### Exercise brief
Among the entries below, find the lines holding "выпускников" and copy them.

-- Opening Marker --

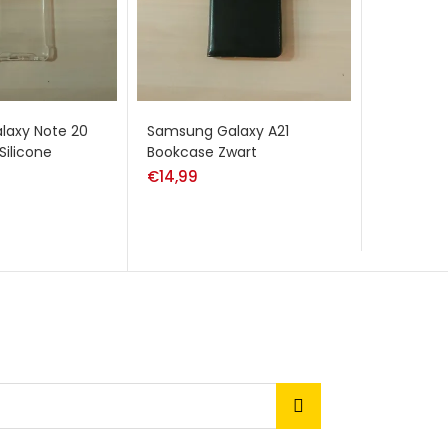
laxy Note 20
Samsung Galaxy A21
Silicone
Bookcase Zwart
€
14,99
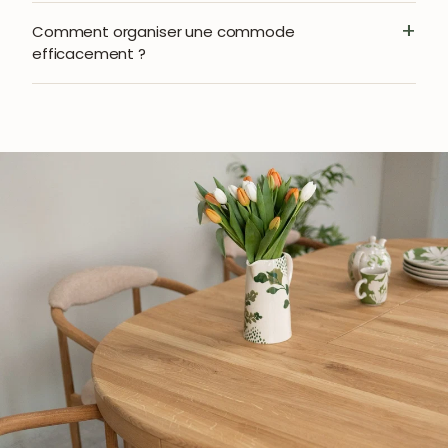
Comment organiser une commode
efficacement ?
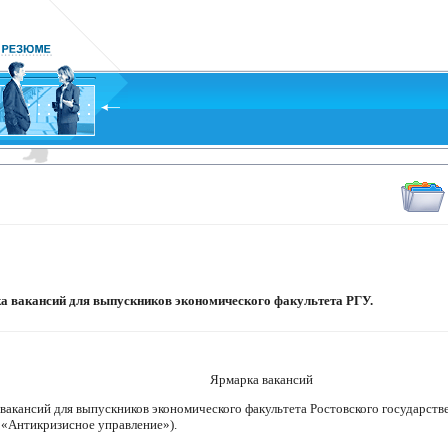
ка вакансий для выпускников экономического факультета РГУ.
Ярмарка вакансий
 вакансий для выпускников экономического факультета Ростовского государств
«Антикризисное управление»).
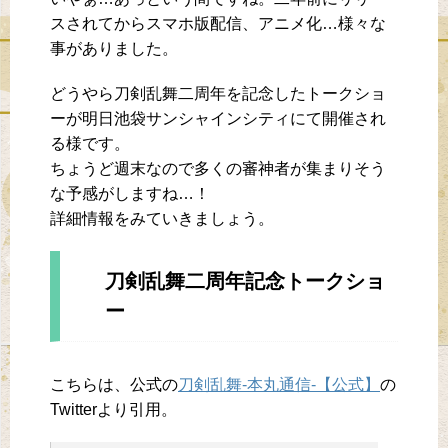
スされてからスマホ版配信、アニメ化…様々な
事がありました。
どうやら刀剣乱舞二周年を記念したトークショ
ーが明日池袋サンシャインシティにて開催され
る様です。
ちょうど週末なので多くの審神者が集まりそう
な予感がしますね…！
詳細情報をみていきましょう。
刀剣乱舞二周年記念トークショ
ー
こちらは、公式の
刀剣乱舞-本丸通信-【公式】
の
Twitterより引用。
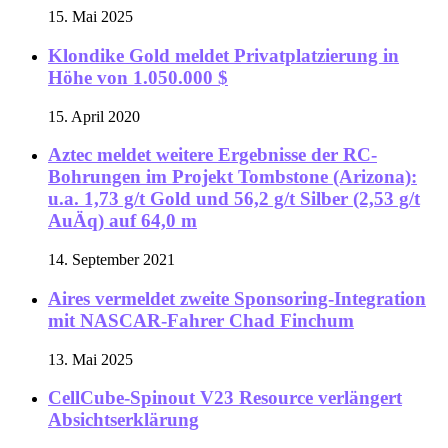
15. Mai 2025
Klondike Gold meldet Privatplatzierung in
Höhe von 1.050.000 $
15. April 2020
Aztec meldet weitere Ergebnisse der RC-
Bohrungen im Projekt Tombstone (Arizona):
u.a. 1,73 g/t Gold und 56,2 g/t Silber (2,53 g/t
AuÄq) auf 64,0 m
14. September 2021
Aires vermeldet zweite Sponsoring-Integration
mit NASCAR-Fahrer Chad Finchum
13. Mai 2025
CellCube-Spinout V23 Resource verlängert
Absichtserklärung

-- Closing Marker --

### Result of this task
ка вакансий для выпускников экономического факультета РГУ.
 вакансий для выпускников экономического факультета Ростовского государств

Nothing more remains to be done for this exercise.